The member of a judo team, locked in a room by his teammates after his grandstanding costs them a tournament win, disappears in thin air.
Aiden McSwann’s wife is beaten and threatened by thugs, looking for something they think was left with her by the missing judo player.
Sir James Barscadden, once a respected billionaire, becomes involved in criminal activities, but manages to escape from England despite the best efforts of an MI5 team to capture him.
And this is the problem I had with this book: four full chapters of seemingly unrelated threads before the crux of the story begins in chapter 5. I was just a tad confused, and ended up rereading some of these chapters to make sure I hadn’t missed anything.
In chapter five, we learn that a research team has produced a new product it claims will boost the performance of every athlete in the world. The Lambeth Group, an investigative group within the British government, puts together a team using some of the MI5 agents and a scientist, Gavin Shawlins, to investigate the claim, which they believe is bogus. A top athlete using the product disappears, the product is stolen, and the team discovers the slave-run drug factory is involved. Then Shawlins himself disappears. Complicating the story is the fact a powerful US general has decided that Gavin must die to prevent exposure of a 60-year-old secret capable of world-changing and power-shifting events.
Despite the introduction of more governmental units than I could keep track of, the plethora of threads weaving in and out, and seemingly endless twists and turns, I was interested enough to finish the book.

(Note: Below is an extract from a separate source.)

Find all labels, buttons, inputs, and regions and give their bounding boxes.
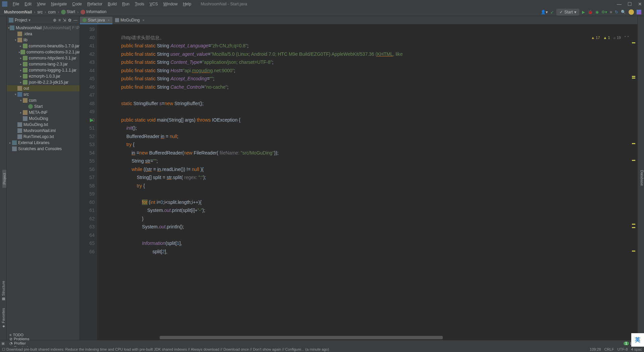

However, it was a challenge. There was an overwhelming amount of exposition and backstory to wade through all along the way, which tempted me to skip pages – but then I would miss yet another thread.
The basis of the plot is contemporary, the introduction of a historical context adds interest, and the author is a very good writer, which saved the book for me. I recommend it to any spy/thriller/ mystery/government conspiracy lover with a strong mental constitution. Would I be tempted to read another of his books – yes, I would, maybe the next one.
About the author:
Gordon Bickerstaff was born and raised in Glasgow but spent his student years in Edinburgh. He learned biochemistry, authored two biochemistry books and taught the subject until he retired to write fiction. He reports he has mastered plumbing and garden maintenance and other aspects of DIY, but gets very tired when it’s time to clean up the mess. He enjoys walking, 60s & 70s music, reading and travel.
He lives with his wife in the west of Scotland where corrupt academics, mystery, murder and intrigue occupy his thoughts. He is the author of the Gavin Shawlens series of thrillers: Deadly Secrets, Everything to Lose, and The Black Fox.